Your instructions:
Copy every line of the data that contains the string "Innovació".

(Stored data)
= = = =
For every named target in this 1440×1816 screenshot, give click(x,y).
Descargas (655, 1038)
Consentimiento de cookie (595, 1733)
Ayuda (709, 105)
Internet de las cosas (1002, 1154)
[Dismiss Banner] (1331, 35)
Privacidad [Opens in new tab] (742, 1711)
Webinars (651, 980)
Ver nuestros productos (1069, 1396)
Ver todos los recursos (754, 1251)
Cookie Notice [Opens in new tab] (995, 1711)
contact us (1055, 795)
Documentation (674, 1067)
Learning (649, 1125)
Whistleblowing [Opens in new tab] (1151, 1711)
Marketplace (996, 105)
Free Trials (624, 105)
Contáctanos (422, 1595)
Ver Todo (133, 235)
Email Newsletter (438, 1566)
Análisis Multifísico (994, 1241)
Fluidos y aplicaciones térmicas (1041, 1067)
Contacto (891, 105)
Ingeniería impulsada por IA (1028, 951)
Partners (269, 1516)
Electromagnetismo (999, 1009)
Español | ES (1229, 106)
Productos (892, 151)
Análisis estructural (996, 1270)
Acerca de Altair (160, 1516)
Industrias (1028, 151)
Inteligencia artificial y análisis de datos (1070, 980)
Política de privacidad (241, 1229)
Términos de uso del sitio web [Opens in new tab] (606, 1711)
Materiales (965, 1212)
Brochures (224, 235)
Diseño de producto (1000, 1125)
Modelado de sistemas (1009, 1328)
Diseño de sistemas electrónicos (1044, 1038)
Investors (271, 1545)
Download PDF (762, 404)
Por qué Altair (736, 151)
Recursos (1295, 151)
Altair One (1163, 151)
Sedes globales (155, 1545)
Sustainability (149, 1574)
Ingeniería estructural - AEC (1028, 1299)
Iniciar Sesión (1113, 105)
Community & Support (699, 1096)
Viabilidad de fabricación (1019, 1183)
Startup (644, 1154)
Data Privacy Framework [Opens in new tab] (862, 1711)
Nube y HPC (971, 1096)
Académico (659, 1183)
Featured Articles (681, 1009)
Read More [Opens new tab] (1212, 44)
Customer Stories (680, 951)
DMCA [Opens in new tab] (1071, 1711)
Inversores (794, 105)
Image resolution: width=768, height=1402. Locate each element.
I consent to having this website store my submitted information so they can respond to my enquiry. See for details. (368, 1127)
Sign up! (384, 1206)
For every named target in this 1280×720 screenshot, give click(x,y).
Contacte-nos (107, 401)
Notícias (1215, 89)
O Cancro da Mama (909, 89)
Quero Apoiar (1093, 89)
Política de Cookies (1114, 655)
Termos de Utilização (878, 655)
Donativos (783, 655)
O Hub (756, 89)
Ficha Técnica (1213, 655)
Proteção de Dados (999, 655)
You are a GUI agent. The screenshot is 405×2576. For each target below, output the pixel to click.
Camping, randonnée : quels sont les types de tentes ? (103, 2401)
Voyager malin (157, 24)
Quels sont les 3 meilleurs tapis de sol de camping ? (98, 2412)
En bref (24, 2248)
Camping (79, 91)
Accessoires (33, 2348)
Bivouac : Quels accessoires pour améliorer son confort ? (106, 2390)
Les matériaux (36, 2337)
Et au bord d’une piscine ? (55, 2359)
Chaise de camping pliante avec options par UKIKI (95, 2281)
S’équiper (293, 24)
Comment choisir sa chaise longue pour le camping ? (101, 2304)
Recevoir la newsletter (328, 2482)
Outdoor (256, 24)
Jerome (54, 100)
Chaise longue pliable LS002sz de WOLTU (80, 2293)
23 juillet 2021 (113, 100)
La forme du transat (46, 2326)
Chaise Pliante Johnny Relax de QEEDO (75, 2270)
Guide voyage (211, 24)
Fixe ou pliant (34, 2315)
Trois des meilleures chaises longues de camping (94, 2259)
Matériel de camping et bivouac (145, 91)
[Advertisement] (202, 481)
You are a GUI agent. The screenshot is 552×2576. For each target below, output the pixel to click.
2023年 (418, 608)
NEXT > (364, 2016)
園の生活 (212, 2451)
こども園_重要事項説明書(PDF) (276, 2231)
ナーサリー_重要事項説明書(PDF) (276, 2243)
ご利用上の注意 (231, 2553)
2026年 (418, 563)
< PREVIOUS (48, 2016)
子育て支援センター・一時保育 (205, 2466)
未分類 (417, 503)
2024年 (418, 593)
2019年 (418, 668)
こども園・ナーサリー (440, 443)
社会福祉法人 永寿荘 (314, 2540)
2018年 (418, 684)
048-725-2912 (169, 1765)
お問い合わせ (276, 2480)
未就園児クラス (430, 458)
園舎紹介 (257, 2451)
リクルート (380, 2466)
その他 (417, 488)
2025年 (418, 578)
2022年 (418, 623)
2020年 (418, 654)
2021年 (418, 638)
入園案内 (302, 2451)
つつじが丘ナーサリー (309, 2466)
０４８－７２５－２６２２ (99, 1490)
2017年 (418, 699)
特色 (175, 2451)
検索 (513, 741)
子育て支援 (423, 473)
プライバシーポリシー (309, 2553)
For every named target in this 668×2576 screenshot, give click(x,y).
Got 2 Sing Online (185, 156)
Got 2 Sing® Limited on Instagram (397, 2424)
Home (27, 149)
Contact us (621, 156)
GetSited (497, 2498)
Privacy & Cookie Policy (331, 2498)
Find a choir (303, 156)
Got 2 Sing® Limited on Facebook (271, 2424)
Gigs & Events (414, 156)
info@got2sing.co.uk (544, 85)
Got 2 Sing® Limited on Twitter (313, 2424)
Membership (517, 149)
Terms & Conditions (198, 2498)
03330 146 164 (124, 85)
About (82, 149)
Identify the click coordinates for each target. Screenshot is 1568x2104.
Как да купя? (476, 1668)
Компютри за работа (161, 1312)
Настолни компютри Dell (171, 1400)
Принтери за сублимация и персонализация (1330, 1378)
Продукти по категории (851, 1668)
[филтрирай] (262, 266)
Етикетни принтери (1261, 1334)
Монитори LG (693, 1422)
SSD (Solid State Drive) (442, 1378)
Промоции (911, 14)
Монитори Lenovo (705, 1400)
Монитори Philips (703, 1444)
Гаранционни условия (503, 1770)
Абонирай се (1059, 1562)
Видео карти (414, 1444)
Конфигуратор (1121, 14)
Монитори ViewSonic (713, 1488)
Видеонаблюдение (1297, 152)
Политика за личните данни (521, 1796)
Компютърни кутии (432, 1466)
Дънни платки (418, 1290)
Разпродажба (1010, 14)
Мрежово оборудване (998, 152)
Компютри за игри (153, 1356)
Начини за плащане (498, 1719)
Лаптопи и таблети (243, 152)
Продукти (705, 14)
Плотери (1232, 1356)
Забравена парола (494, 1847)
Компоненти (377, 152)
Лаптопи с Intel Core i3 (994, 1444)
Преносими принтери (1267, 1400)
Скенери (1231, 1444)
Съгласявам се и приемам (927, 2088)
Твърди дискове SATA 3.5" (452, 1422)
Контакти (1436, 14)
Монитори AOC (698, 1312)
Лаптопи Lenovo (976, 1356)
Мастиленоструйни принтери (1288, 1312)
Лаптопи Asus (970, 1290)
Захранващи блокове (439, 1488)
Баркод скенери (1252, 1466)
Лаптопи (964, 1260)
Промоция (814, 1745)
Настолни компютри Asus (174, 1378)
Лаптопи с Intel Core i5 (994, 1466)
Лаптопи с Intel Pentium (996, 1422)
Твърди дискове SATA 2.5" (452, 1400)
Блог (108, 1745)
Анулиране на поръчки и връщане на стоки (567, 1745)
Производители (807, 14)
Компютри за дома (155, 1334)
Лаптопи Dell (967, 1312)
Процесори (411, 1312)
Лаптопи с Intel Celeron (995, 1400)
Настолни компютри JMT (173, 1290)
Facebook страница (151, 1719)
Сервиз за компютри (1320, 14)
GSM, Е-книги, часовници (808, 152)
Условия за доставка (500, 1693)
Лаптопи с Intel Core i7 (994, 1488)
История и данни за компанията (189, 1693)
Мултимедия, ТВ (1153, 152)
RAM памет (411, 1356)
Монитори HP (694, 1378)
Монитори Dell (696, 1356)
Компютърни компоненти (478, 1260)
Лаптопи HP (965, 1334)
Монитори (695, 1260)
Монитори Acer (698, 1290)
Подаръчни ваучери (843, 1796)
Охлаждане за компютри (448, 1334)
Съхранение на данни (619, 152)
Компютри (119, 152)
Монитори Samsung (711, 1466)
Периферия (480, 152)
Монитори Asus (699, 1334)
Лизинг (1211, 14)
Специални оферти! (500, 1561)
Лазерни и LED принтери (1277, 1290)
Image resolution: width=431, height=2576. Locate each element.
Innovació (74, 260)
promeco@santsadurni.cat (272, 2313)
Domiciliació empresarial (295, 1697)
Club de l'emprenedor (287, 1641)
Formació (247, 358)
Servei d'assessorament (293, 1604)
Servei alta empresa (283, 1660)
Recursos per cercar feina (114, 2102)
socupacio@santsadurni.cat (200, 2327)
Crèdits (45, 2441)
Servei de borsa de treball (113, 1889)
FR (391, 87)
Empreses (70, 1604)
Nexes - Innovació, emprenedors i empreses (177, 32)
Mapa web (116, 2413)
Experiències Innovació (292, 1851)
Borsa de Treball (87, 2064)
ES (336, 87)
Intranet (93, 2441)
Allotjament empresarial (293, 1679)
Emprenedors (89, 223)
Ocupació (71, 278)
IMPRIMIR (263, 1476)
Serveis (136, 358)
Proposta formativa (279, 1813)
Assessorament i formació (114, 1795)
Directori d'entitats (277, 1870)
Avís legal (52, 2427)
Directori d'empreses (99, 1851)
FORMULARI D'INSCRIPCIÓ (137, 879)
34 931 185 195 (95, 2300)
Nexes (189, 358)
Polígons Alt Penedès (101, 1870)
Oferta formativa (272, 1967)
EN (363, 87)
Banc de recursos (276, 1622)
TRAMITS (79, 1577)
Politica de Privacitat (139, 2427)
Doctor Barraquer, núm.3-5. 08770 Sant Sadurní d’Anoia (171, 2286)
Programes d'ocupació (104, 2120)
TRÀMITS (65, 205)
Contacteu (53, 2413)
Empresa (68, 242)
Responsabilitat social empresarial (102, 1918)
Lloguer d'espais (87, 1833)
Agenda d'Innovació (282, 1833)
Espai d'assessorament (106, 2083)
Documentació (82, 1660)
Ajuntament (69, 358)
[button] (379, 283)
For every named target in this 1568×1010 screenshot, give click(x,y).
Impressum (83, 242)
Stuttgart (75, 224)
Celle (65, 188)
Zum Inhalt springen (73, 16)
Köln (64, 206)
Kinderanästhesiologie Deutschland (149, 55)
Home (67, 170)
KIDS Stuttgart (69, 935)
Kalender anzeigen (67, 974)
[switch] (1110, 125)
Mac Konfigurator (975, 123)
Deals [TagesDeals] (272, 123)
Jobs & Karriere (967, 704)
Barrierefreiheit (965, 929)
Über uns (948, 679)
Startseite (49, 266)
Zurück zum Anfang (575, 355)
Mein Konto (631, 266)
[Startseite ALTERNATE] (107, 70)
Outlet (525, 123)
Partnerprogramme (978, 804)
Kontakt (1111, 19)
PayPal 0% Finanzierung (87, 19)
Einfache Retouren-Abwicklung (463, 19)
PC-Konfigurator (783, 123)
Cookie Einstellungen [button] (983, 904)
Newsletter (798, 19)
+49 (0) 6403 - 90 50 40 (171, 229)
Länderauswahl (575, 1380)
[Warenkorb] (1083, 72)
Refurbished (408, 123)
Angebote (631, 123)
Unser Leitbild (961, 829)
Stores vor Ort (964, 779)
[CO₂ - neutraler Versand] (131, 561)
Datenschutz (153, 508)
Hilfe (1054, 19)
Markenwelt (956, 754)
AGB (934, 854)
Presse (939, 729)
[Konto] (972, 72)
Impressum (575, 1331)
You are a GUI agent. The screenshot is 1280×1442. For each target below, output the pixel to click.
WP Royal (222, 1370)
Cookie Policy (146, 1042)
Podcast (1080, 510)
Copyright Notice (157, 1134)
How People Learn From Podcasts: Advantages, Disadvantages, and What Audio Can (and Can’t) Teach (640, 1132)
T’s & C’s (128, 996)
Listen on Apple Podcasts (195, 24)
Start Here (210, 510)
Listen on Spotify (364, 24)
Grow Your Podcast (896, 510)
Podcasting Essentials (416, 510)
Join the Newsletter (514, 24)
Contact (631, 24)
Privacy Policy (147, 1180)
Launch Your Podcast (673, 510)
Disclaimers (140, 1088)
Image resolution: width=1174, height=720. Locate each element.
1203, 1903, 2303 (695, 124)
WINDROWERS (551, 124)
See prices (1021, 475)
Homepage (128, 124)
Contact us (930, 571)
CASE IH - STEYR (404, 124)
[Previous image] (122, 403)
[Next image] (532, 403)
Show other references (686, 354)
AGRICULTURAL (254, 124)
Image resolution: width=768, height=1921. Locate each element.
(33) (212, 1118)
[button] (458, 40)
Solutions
= = = =
Worked solution:
Innovació (74, 260)
Nexes - Innovació, emprenedors i empreses (177, 32)
Experiències Innovació (292, 1851)
Agenda d'Innovació (282, 1833)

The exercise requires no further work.